Wiki-M3L: Wikipedia and Multi-Modal & Multi-Lingual Research

Co-located with ICLR 2022

This is the website for the Wiki-M3L: Wikipedia and Multi-Modal & Multi-Lingual Research workshop that will take place virtually on the 29th of April 2022, virtually, as part of the International Conference on Learning Representations (ICLR) 2022. Here you can find all important dates, the call for papers as well as the list of invited speakers and the program of the workshop.

Motivation

A space for the Wikipedia community and the multimodal & multilingual research community to share and support each other.

In the broader AI research community, Wikipedia data has been utilized as part of the training datasets for (multilingual) language models like BERT for many years. However, its content is still a largely untapped resource for vision and multimodal learning systems. We believe that Wikipedia, as a huge source of multimodal and multilingual human knowledge on almost every subject (English Wikipedia contains more than 5M images, with captions and structured related text, while there exists 35 languages with more than 100K images) could help widen the scope and improve accuracy and inclusiveness of multimodal models and their applications.

At the same time, the Wikimedia community of volunteers could greatly benefit from recent progresses in multimodal AI technologies, especially in cases where resources are scarce, such as low-resource languages. Most research using Wikipedia data does not currently take the needs of the community who creates that data into account.
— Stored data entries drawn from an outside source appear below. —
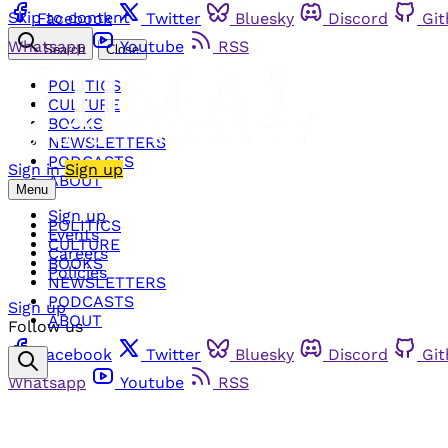
Skip to content
Facebook
Twitter
Bluesky
Discord
Gi
Whatsapp
Youtube
RSS
Search
Close
POLITICS
CULTURE
BOOKS
NEWSLETTERS
PODCASTS
Sign in
Sign up
ABOUT
Menu
Sign up
POLITICS
Events
CULTURE
Careers
BOOKS
Policies
NEWSLETTERS
PODCASTS
Sign up
ABOUT
Follow us
Facebook
Twitter
Bluesky
Discord
Gi
Whatsapp
Youtube
RSS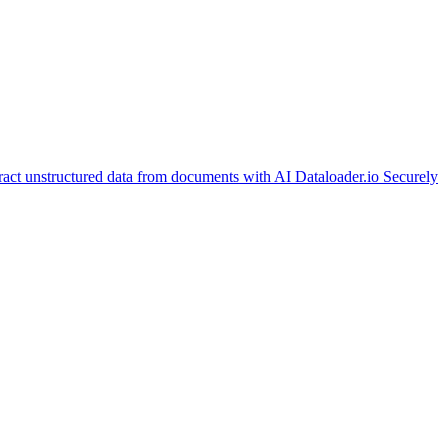
ract unstructured data from documents with AI
Dataloader.io
Securely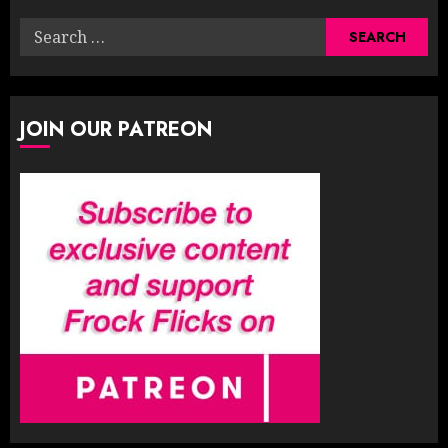
Search
for:
JOIN OUR PATREON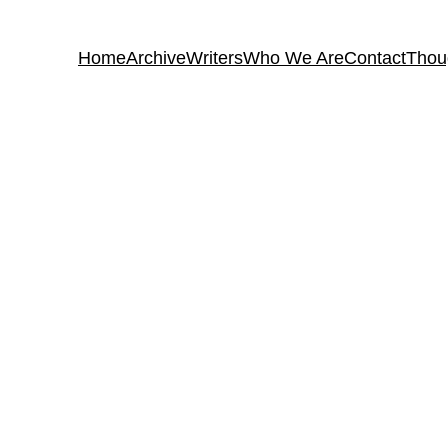
Home
Archive
Writers
Who We Are
Contact
Thou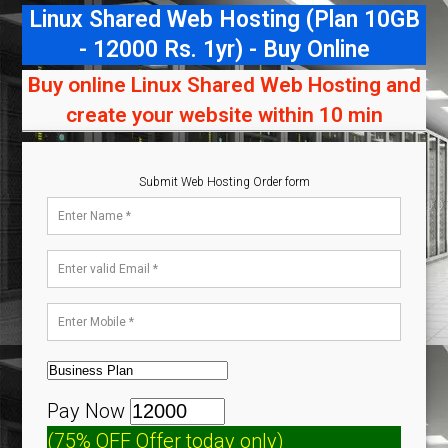
Linux Shared Web Hosting (Plan 10GB
- 12000 Rs. 1yr) - Buy Online
Buy online Linux Shared Web Hosting and
create your website within 10 min
Submit Web Hosting Order form
Pay Now
(75% OFF Offer today only)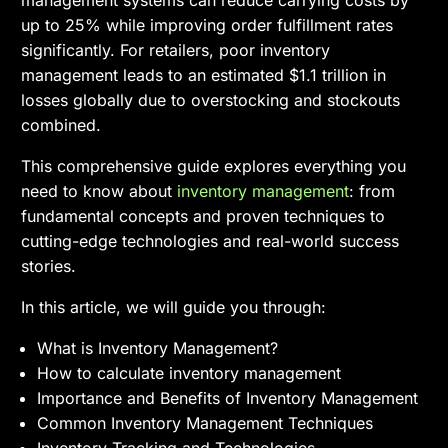
management systems can reduce carrying costs by
up to 25% while improving order fulfillment rates
significantly. For retailers, poor inventory
management leads to an estimated $1.1 trillion in
losses globally due to overstocking and stockouts
combined.
This comprehensive guide explores everything you
need to know about
inventory management
: from
fundamental concepts and proven techniques to
cutting-edge technologies and real-world success
stories.
In this article, we will guide you through:
What is Inventory Management?
How to calculate inventory management
Importance and Benefits of Inventory Management
Common Inventory Management Techniques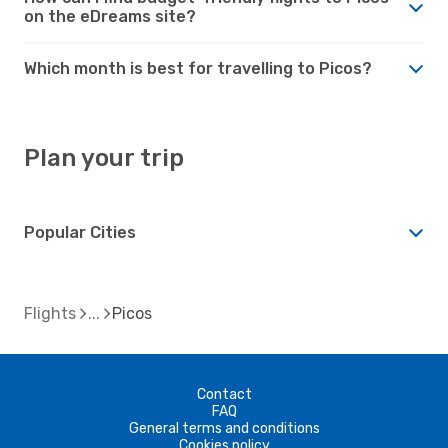
on the eDreams site?
Which month is best for travelling to Picos?
Plan your trip
Popular Cities
Flights
Picos
Contact
FAQ
General terms and conditions
Cookies policy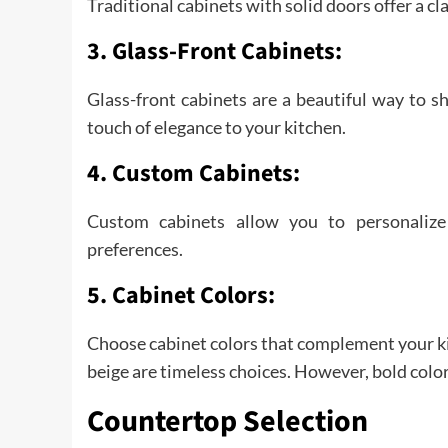
Traditional cabinets with solid doors offer a cla
3. Glass-Front Cabinets:
Glass-front cabinets are a beautiful way to 
touch of elegance to your kitchen.
4. Custom Cabinets:
Custom cabinets allow you to personalize
preferences.
5. Cabinet Colors:
Choose cabinet colors that complement your kit
beige are timeless choices. However, bold colo
Countertop Selection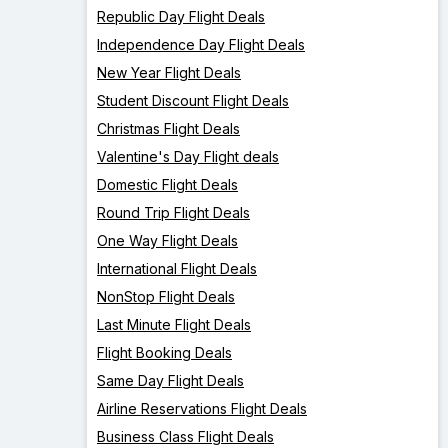
Republic Day Flight Deals
Independence Day Flight Deals
New Year Flight Deals
Student Discount Flight Deals
Christmas Flight Deals
Valentine's Day Flight deals
Domestic Flight Deals
Round Trip Flight Deals
One Way Flight Deals
International Flight Deals
NonStop Flight Deals
Last Minute Flight Deals
Flight Booking Deals
Same Day Flight Deals
Airline Reservations Flight Deals
Business Class Flight Deals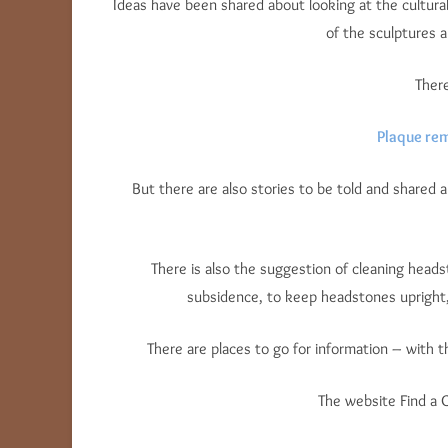
Ideas have been shared about looking at the cultural
of the sculptures
There
Plaque re
But there are also stories to be told and shared a
There is also the suggestion of cleaning heads
subsidence, to keep headstones upright,
There are places to go for information – with 
The website Find a 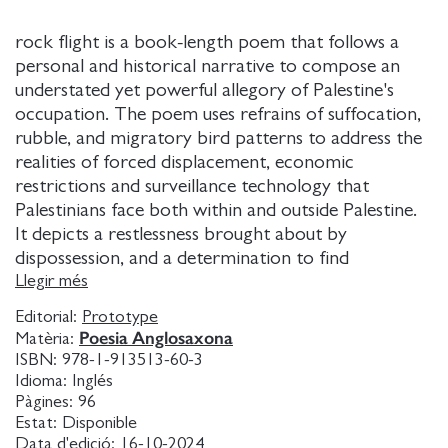
rock flight is a book-length poem that follows a
personal and historical narrative to compose an
understated yet powerful allegory of Palestine's
occupation. The poem uses refrains of suffocation,
rubble, and migratory bird patterns to address the
realities of forced displacement, economic
restrictions and surveillance technology that
Palestinians face both within and outside Palestine.
It depicts a restlessness brought about by
dispossession, and a determination to find
significance in fleeting objects and fragments. It
Llegir més
looks to the literary form as an interactive
Editorial:
Prototype
experience, and the book as an object in flux,
Poesia Anglosaxona
Matèria:
inviting the reader to embark on an exploration of
ISBN:
978-1-913513-60-3
space, while limited by the box-like confines of the
Idioma:
Inglés
page. Formally claustrophobic, the poem morphs
Pàgines:
96
Estat:
Disponible
into irony, declaring everything a box while refusing
Data d'edició:
16-10-2024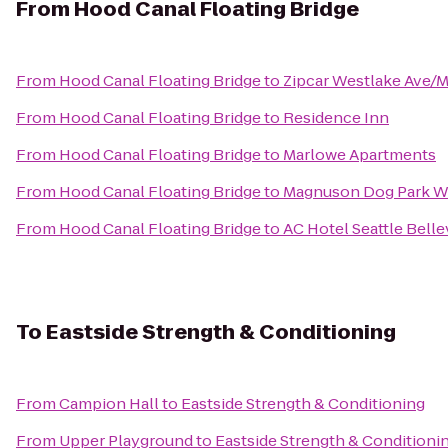
From
Hood Canal Floating Bridge
From
Hood Canal Floating Bridge
to
Zipcar Westlake Ave/M
From
Hood Canal Floating Bridge
to
Residence Inn
From
Hood Canal Floating Bridge
to
Marlowe Apartments
From
Hood Canal Floating Bridge
to
Magnuson Dog Park Wa
From
Hood Canal Floating Bridge
to
AC Hotel Seattle Bel
To
Eastside Strength & Conditioning
From
Campion Hall
to
Eastside Strength & Conditioning
From
Upper Playground
to
Eastside Strength & Conditioni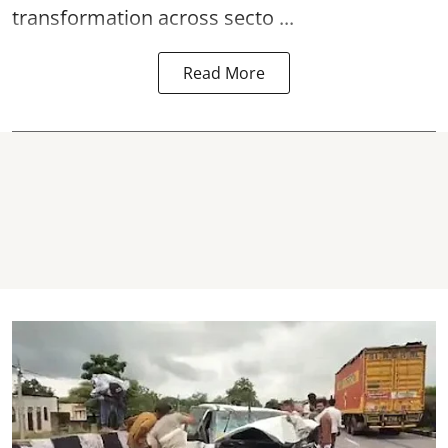
transformation across secto ...
Read More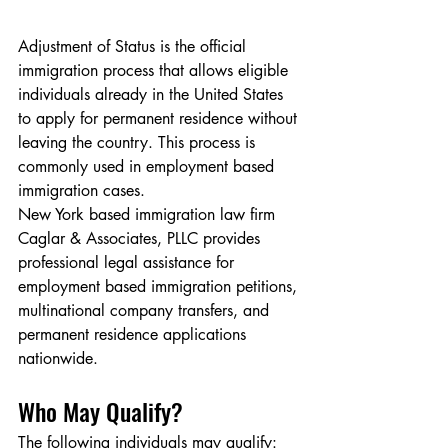
Adjustment of Status is the official 
immigration process that allows eligible 
individuals already in the United States 
to apply for permanent residence without 
leaving the country. This process is 
commonly used in employment based 
immigration cases.
New York based immigration law firm 
Caglar & Associates, PLLC provides 
professional legal assistance for 
employment based immigration petitions, 
multinational company transfers, and 
permanent residence applications 
nationwide.
Who May Qualify?
The following individuals may qualify: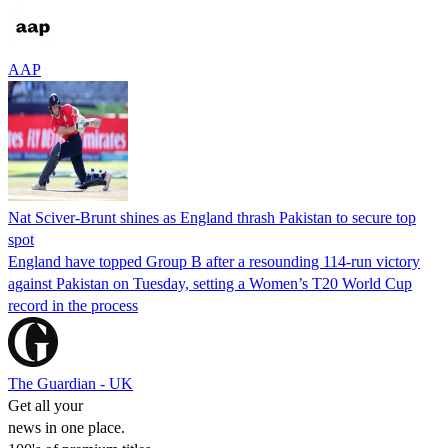
AAP
Nat Sciver-Brunt shines as England thrash Pakistan to secure top
spot
England have topped Group B after a resounding 114-run victory
against Pakistan on Tuesday, setting a Women’s T20 World Cup
record in the process
The Guardian - UK
Get all your
news in one place.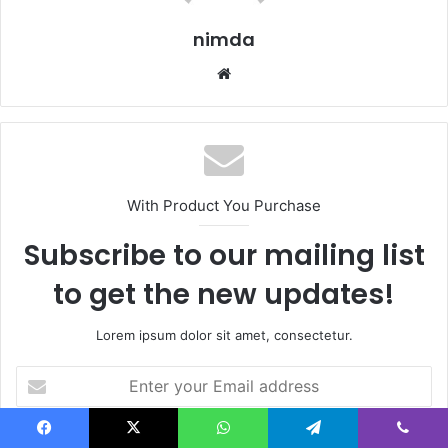
nimda
Website
With Product You Purchase
Subscribe to our mailing list
to get the new updates!
Lorem ipsum dolor sit amet, consectetur.
Enter
your
Email
address
Facebook
X
WhatsApp
Telegram
Viber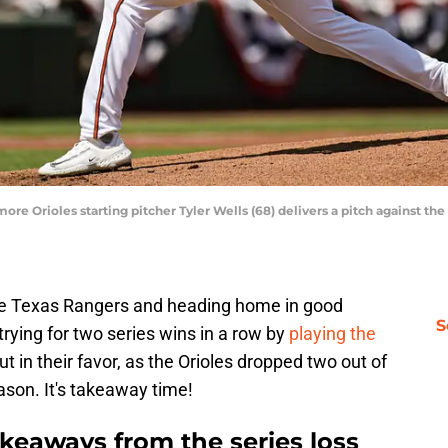
imore Orioles starting pitcher Tyler Wells (68) delivers a pitch against 
e Texas Rangers and heading home in good
S
 trying for two series wins in a row by
playing the
t in their favor, as the Orioles dropped two out of
ason. It's takeaway time!
akeaways from the series loss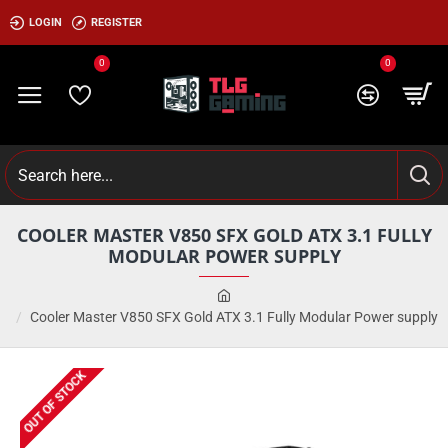
LOGIN
REGISTER
0
0
COOLER MASTER V850 SFX GOLD ATX 3.1 FULLY
MODULAR POWER SUPPLY
Cooler Master V850 SFX Gold ATX 3.1 Fully Modular Power supply
OUT OF STOCK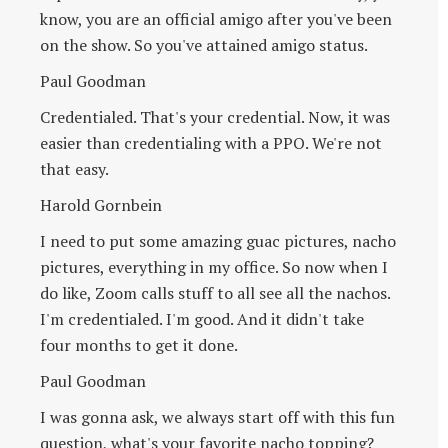
know, you are an official amigo after you've been
on the show. So you've attained amigo status.
Paul Goodman
Credentialed. That's your credential. Now, it was
easier than credentialing with a PPO. We're not
that easy.
Harold Gornbein
I need to put some amazing guac pictures, nacho
pictures, everything in my office. So now when I
do like, Zoom calls stuff to all see all the nachos.
I'm credentialed. I'm good. And it didn't take
four months to get it done.
Paul Goodman
I was gonna ask, we always start off with this fun
question, what's your favorite nacho topping?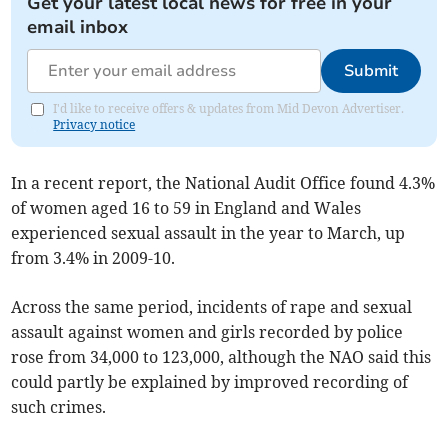
Get your latest local news for free in your
email inbox
Submit
I'd like to receive offers & updates from Mid Devon Advertiser.
Privacy notice
In a recent report, the National Audit Office found 4.3%
of women aged 16 to 59 in England and Wales
experienced sexual assault in the year to March, up
from 3.4% in 2009-10.
Across the same period, incidents of rape and sexual
assault against women and girls recorded by police
rose from 34,000 to 123,000, although the NAO said this
could partly be explained by improved recording of
such crimes.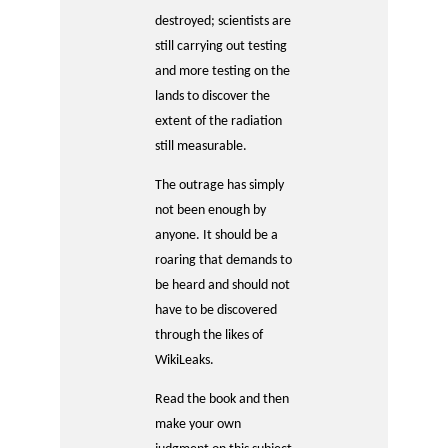
destroyed; scientists are
still carrying out testing
and more testing on the
lands to discover the
extent of the radiation
still measurable.
The outrage has simply
not been enough by
anyone. It should be a
roaring that demands to
be heard and should not
have to be discovered
through the likes of
WikiLeaks.
Read the book and then
make your own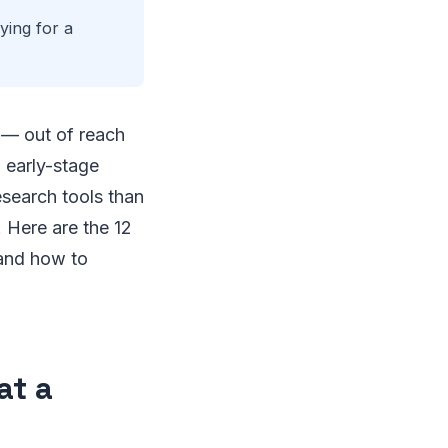
ying for a
 — out of reach
 early-stage
esearch tools than
 Here are the 12
 and how to
at a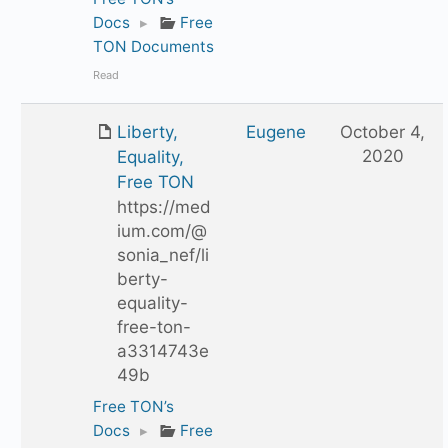
Docs
▸
Free
TON Documents
Read
Liberty,
Eugene
October 4,
2020
Equality,
Free TON
https://med
ium.com/@
sonia_nef/li
berty-
equality-
free-ton-
a3314743e
49b
Free TON’s
Docs
▸
Free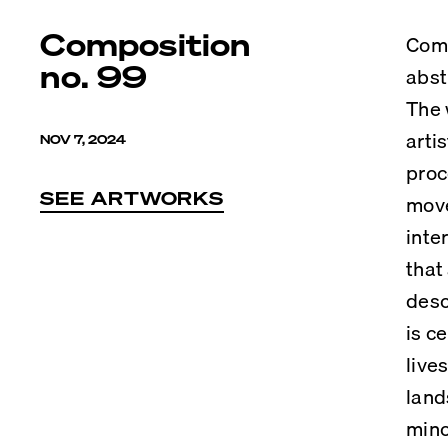
Composition
Comp
no. 99
abst
The 
arti
NOV 7, 2024
proc
SEE ARTWORKS
move
inte
that
desc
is c
live
land
mino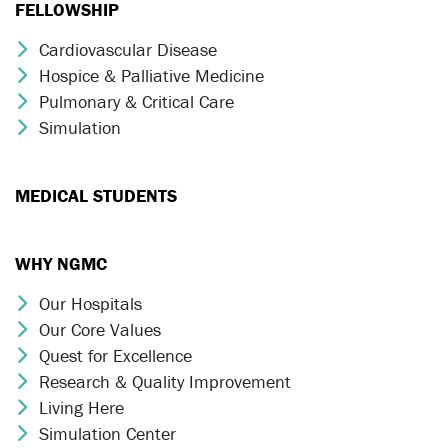
FELLOWSHIP
Cardiovascular Disease
Chevron Icon
Hospice & Palliative Medicine
Chevron Icon
Pulmonary & Critical Care
Chevron Icon
Simulation
Chevron Icon
MEDICAL STUDENTS
WHY NGMC
Our Hospitals
Chevron Icon
Our Core Values
Chevron Icon
Quest for Excellence
Chevron Icon
Research & Quality Improvement
Chevron Icon
Living Here
Chevron Icon
Simulation Center
Chevron Icon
With this workshop we are trying to create a bridge between the Wikipedia communities and the ICLR research communities. This would not only ensure the reuse of research findings, but also create an incentive for Wikipedians to work more closely with researchers for data creation. Researchers in the ICLR disciplines can find in the Wikimedia community a source of inspiration for new challenging tasks and research problems that can support free knowledge and its dissemination. Learning from these often unheard voices would allow researchers to contribute back to Wikipedia, by developing tools to help editors semi-automatically produce, curate, and modify content. Suggesting relevant images for articles in multiple languages, together with an appropriate caption is one such example among many.

The Wikipedia Image/Caption Matching Competition

Beside invited talks and panel discussions, our workshop will feature a session on the top solutions of the Wikipedia Image/Caption Matching Competition,1 a large-scale challenge on multilingual, multimodal image-text retrieval that is currently ongoing. Using the publicly available Wikipedia-based Image Text (WIT) dataset (Srinivasan et al., 2021), which contains 37 million image-text sets across 108 languages, we will be setting up a benchmark task with a disaggregated set of performance, fairness, and efficiency metrics.

More information and data can be found in the corresponding Wikimedia blog post and Kaggle page.

Important Dates

Paper submission deadline: ~~25 February 2022~~ 16 March 2022

Accept/Reject Notification Date: 25 March 2022

Workshop: April 29, 2022 (virtual)

Organizers

Miriam Redi (Wikimedia Foundation)
Diane Larlus (NAVER LABS Europe)
Krishna Srinivasan (Google Research)
Yannis Kalantidis (NAVER LABS Europe)
Tiziano Piccardi (EPFL)
Lucie-Aimée Kaffee (University of Copenhagen)
Stéphane Clinchant (NAVER LABS Europe)
Yacine Jernite (Hugging Face)